When he married, in 2005, Wu said his wife encouraged him to follow his own design aesthetic to create product "we could see ourselves putting in our own home." That eventually led Wu, a collector of vintage furniture, to launch Control Brand. What he says originally began as "just an experiment" now takes almost all of his time, and is something he truly seems to enjoy.
How did you get involved in the home décor business? I am a Certified Public Accountant by training and worked as an auditor in what was then considered a "Big 6" firm. From there I went to work on Wall Street as a controller for global credit at J.P. Morgan. In 1996, when my father wanted to retire, I left my job and came to Kirch to help wind down the business. I ended up staying on, and have been happily growing the business ever since.

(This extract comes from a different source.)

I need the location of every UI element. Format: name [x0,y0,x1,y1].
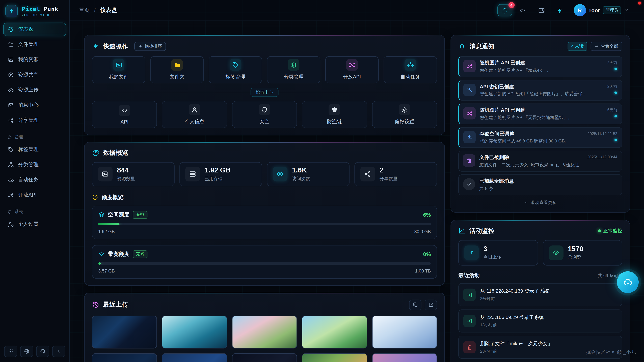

What makes your company different from the competition? Most companies define themselves by their annual sales volume or profitability, and many define themselves by their brand and quality. I like to differentiate ours in the way that we run the company for enduring value. We highly value our suppliers, customers and employees, and we treat these stakeholders as our true business partners - keeping waste low and quality high while striving for excellent customer service. While we may never be the largest, we delight in the number of people we make happy each and every day.
Every time I visit the Control Brand showroom, I'm amazed by the number of new intros. Where does your inspiration come from? In reality we just listen to our customers and try to give them the products they are looking for. We see ourselves as providing a warehousing and shipping solution to our customers. Having a lot of designs in stock, all the time, at great prices, is what they want.
Who is Control Brand's wholesale customer? Our target customers are interior designers.
You mentioned there might be something new in the works? We found a small factory in France that makes natural objects of curiosities. While this may be like nothing we have ever produced, I was just awestruck when I saw the products and met the man behind them. There was so much passion in the products and each item had an interesting story. I hope to bring those stories to our customers and show the line in High Point during the October market.
What has been the highlight of your career thus far? Standing on the 47th floor at 60 Wall Street and looking out the window, which was above the clouds that day. From a career perspective and based upon my formal training, I feel I've accomplished what I studied in school to do. Everything else I have done in the 17 years since has been like a hobby at best - I don't feel as if I have worked a single day in the last 17 years.